▶ [Collected data]:
---+---

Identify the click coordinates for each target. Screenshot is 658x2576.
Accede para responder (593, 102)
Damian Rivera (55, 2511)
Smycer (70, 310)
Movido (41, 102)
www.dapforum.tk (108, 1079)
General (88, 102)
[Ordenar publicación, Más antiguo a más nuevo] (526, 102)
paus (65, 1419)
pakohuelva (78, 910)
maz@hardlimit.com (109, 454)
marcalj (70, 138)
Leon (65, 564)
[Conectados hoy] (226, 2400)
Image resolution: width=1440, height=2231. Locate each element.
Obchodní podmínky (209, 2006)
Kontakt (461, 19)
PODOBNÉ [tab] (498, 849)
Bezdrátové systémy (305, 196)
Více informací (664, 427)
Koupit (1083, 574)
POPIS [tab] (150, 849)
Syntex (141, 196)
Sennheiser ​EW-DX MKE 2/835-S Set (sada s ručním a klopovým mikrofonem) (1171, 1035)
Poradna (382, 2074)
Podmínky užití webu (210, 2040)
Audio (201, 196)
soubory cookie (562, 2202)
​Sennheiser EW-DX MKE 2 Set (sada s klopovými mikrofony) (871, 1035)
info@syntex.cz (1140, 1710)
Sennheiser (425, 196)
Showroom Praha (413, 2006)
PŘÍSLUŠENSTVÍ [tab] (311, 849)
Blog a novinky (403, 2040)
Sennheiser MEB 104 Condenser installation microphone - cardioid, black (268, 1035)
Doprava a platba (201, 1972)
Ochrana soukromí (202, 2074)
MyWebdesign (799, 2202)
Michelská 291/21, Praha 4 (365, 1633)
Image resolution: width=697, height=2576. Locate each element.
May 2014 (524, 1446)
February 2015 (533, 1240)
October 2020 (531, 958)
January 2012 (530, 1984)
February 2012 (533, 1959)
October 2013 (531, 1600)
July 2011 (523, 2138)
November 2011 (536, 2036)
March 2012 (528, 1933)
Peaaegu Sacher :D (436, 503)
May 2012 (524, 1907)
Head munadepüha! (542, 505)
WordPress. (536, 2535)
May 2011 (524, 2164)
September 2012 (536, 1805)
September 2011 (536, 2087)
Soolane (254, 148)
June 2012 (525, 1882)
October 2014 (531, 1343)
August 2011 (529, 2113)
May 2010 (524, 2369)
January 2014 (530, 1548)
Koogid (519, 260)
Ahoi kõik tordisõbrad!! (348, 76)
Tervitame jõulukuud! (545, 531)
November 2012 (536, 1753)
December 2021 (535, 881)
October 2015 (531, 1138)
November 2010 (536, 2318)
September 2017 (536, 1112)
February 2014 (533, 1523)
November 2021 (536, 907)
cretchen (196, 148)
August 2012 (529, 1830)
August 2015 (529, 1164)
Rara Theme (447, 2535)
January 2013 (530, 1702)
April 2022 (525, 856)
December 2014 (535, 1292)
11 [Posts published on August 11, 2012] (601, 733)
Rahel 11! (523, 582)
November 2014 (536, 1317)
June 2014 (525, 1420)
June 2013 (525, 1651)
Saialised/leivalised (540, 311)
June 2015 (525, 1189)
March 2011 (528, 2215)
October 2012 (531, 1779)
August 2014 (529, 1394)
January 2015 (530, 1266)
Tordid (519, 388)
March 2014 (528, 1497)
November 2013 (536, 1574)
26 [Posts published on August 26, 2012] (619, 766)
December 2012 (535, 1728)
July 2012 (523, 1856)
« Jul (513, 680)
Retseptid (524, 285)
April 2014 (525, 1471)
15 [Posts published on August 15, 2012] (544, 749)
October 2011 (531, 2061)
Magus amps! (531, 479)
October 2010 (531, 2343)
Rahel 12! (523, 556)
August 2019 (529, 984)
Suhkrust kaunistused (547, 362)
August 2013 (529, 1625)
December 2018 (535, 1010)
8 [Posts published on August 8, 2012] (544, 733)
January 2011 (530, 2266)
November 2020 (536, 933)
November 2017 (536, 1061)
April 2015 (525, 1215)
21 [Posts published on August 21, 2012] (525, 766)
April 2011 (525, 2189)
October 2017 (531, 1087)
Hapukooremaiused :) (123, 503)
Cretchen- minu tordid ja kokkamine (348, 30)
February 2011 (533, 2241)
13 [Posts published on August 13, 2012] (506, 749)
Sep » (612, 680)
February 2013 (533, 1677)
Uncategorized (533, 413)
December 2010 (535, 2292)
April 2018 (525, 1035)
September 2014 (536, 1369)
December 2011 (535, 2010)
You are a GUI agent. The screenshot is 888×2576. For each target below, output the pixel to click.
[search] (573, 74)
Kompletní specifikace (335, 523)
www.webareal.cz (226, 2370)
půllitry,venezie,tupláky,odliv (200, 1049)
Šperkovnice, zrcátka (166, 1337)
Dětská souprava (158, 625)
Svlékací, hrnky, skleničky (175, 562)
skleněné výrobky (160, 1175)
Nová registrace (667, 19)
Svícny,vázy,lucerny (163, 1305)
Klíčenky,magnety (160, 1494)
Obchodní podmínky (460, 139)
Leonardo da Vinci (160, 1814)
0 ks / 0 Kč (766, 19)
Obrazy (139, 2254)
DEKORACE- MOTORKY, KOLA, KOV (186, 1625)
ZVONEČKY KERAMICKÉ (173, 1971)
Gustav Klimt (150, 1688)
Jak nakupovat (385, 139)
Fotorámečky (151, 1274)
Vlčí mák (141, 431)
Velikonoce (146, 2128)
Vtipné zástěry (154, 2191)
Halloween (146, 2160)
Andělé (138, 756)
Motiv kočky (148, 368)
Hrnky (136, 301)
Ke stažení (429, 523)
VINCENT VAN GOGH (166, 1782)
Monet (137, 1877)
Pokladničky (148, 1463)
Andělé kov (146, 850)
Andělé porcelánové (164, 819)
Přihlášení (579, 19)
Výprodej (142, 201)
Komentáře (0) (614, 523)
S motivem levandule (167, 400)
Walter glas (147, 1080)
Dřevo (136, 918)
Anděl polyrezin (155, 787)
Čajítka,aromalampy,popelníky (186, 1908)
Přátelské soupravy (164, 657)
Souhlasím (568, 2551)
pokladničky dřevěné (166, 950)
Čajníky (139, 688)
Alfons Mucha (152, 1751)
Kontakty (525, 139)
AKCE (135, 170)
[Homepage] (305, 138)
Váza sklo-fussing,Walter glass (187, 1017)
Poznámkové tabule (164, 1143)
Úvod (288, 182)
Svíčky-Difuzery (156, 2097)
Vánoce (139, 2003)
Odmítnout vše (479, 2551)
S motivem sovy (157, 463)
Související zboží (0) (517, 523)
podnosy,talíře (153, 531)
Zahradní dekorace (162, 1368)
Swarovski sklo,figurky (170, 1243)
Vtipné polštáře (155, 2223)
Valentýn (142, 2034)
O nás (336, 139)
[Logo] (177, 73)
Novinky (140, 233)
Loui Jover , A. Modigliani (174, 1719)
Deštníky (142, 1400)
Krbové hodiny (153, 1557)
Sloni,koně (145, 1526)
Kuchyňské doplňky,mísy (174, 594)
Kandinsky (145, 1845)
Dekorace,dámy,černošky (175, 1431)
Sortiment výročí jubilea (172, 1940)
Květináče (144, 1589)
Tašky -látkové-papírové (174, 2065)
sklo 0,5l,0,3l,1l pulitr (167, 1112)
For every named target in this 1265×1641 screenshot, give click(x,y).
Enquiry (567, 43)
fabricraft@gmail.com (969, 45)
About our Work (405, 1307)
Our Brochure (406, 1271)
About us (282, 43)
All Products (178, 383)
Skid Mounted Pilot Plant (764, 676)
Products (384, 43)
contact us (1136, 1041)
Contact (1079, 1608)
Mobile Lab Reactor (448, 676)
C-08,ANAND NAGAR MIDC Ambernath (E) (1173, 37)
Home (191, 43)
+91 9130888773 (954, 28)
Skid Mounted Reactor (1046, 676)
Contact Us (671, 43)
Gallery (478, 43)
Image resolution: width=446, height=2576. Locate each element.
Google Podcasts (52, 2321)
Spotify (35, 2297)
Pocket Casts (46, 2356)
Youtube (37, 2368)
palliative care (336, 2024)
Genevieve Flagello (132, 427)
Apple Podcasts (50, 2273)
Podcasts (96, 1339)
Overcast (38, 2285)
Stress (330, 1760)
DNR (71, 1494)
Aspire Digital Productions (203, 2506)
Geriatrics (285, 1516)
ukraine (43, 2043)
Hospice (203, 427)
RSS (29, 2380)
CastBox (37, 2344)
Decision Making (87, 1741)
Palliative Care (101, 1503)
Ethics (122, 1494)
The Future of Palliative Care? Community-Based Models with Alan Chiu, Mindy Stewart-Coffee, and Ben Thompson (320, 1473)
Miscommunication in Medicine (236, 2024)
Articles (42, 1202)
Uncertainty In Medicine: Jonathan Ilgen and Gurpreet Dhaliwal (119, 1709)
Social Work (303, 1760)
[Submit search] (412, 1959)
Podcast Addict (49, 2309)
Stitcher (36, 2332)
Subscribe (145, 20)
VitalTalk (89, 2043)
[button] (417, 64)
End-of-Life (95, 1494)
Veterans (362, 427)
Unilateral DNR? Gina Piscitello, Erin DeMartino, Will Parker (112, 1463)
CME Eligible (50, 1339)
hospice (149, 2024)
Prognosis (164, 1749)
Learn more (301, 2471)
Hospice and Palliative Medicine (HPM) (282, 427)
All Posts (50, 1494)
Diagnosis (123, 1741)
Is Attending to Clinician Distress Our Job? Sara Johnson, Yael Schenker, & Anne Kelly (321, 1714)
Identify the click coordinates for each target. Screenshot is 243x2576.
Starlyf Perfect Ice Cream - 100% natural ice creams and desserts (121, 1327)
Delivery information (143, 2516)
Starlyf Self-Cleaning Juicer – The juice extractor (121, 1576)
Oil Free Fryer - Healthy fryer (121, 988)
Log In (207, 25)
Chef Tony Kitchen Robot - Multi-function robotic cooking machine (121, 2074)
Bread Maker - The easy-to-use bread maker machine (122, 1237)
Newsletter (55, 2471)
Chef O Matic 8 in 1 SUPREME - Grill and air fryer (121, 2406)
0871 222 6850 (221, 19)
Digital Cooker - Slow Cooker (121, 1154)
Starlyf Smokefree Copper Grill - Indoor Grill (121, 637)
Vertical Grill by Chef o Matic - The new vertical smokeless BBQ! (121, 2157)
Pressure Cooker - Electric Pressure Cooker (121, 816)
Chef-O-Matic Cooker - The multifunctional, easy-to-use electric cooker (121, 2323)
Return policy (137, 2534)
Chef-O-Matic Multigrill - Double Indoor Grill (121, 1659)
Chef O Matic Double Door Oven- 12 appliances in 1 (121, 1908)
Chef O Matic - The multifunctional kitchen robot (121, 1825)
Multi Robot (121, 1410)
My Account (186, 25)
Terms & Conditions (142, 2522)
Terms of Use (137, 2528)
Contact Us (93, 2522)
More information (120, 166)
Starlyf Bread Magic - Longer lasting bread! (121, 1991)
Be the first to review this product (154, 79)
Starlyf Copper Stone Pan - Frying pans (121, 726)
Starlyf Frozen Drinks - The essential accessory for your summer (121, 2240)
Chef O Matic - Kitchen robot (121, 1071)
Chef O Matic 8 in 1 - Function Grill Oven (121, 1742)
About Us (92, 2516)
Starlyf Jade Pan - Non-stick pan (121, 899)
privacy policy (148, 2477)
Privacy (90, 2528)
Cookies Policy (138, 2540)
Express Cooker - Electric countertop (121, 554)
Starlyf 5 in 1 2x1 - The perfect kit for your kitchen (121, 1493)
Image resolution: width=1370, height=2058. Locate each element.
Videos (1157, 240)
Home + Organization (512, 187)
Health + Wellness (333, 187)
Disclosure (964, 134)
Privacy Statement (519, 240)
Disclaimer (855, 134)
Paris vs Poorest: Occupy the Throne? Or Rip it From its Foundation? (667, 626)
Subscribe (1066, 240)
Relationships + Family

---+---

▶ [INSTRUCTIONS FOR THE TASK]:
A word-for-word copy of the lines above from the one with "Sennheiser MEB 104" through the one with "December 2014 (535, 1292)", inclusive, is the only output wanted.

▶ [RESULT FOR THIS TASK]:
Sennheiser MEB 104 Condenser installation microphone - cardioid, black (268, 1035)
Doprava a platba (201, 1972)
Ochrana soukromí (202, 2074)
MyWebdesign (799, 2202)
Michelská 291/21, Praha 4 (365, 1633)
Image resolution: width=697, height=2576. Locate each element.
May 2014 (524, 1446)
February 2015 (533, 1240)
October 2020 (531, 958)
January 2012 (530, 1984)
February 2012 (533, 1959)
October 2013 (531, 1600)
July 2011 (523, 2138)
November 2011 (536, 2036)
March 2012 (528, 1933)
Peaaegu Sacher :D (436, 503)
May 2012 (524, 1907)
Head munadepüha! (542, 505)
WordPress. (536, 2535)
May 2011 (524, 2164)
September 2012 (536, 1805)
September 2011 (536, 2087)
Soolane (254, 148)
June 2012 (525, 1882)
October 2014 (531, 1343)
August 2011 (529, 2113)
May 2010 (524, 2369)
January 2014 (530, 1548)
Koogid (519, 260)
Ahoi kõik tordisõbrad!! (348, 76)
Tervitame jõulukuud! (545, 531)
November 2012 (536, 1753)
December 2021 (535, 881)
October 2015 (531, 1138)
November 2010 (536, 2318)
September 2017 (536, 1112)
February 2014 (533, 1523)
November 2021 (536, 907)
cretchen (196, 148)
August 2012 (529, 1830)
August 2015 (529, 1164)
Rara Theme (447, 2535)
January 2013 (530, 1702)
April 2022 (525, 856)
December 2014 (535, 1292)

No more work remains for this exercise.